More businesses cite 'innovation' as a reason for charity partnerships, survey finds

Manny Amadi of C&E Advisory, which has published the Corporate-NGO Partnerships Barometer 2013, says this shows the 'maturity' of partnerships

Manny Amadi
Manny Amadi

Companies are increasingly entering into partnerships with charities because they are looking for new ways to address complex challenges, according to new research.

The Corporate-NGO Partnerships Barometer 2013, published today by the consultancy C&E Advisory, shows innovation is now the second most-cited reason for businesses to partner with charities, up from fifth place last year. 

The research is based on 120 responses to an online survey in July. Fifty-five respondents were from companies and 61 from charities, with the remainder made up of corporate foundations and international non-profit agencies.

Two-thirds of the businesses surveyed said innovation was the reason their organisation engaged in corporate partnerships, up 20 percentage points on the previous year’s survey.

But the proportion of charities that said innovation was a reason for partnering with companies was down 23 percentage points on last year’s findings to 52 per cent.

Reputation and credibility was the most popular reason for setting up corporate partnerships among companies, with 91 per cent of them saying this was the reason for engaging with charities.

All the charities surveyed said that access to funds was a reason for entering into corporate partnerships, while 83 per cent said it was because of access to people and contacts.

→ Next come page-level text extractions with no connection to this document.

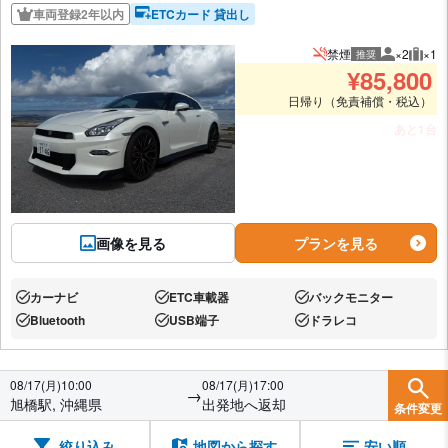
車両登録2年以内
ETCカード 貸出し
禁煙
×2
×1
推奨
推奨人数
推奨
¥
85,800
日帰り（免責補償・税込）
あと1台
画像を見る
プランを見る
カーナビ
ETC車載器
バックモニター
あり:
あり:
あり:
Bluetooth
USB端子
ドラレコ
あり:
あり:
あり:
08/17(月)10:00
08/17(月)17:00
→
旭橋駅, 沖縄県
出発地へ返却
条件変更
絞り込み
地図から探す
安い順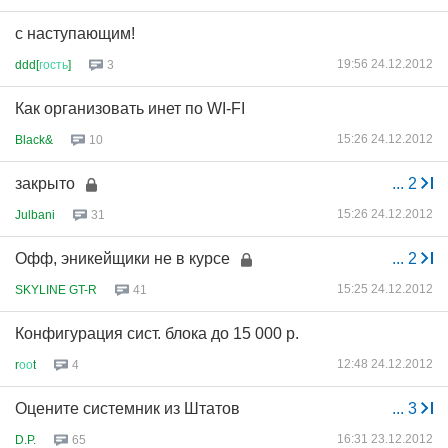
с наступающим!
19:56 24.12.2012
ddd[
гость
]
3
Как организовать инет по WI-FI
15:26 24.12.2012
Black&
10
закрыто
...
2
15:26 24.12.2012
Julbani
31
Офф, эникейщики не в курсе
...
2
15:25 24.12.2012
SKYLINE GT-R
41
Конфигурация сист. блока до 15 000 р.
12:48 24.12.2012
r
оо
t
4
Оцените системник из Штатов
...
3
16:31 23.12.2012
D.P.
65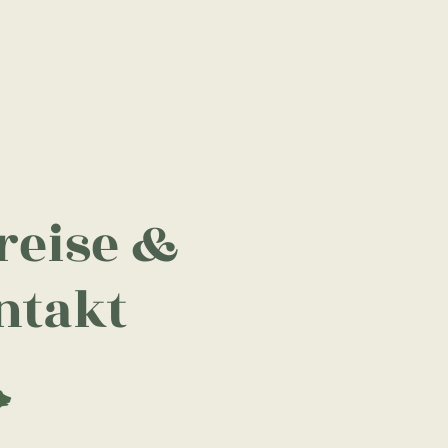
reise &
ntakt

Sixty-three per cent of companies said they went into partnership with charities to gain access to knowledge, compared with 44 per cent of charities.

Manny Amadi, chief executive of C&E, said: "This striking increase in the scores for innovation as a reason for business engagement in partnership with NGOs is evidence of the maturity of the partnering agenda. We’re now seeing a clear move towards effective and business-based collaborations in support of the increasingly recognised concepts of purpose-led growth and shared value.

"The divergence of emphasis on innovation between businesses and NGOs may have implications for the future development and execution of partnerships between the sectors. There appears to be a clear opportunity for NGOs to respond to their evident business appetite for the types of mission-focused collaborations that meet commercial as well as social and/or environmental needs."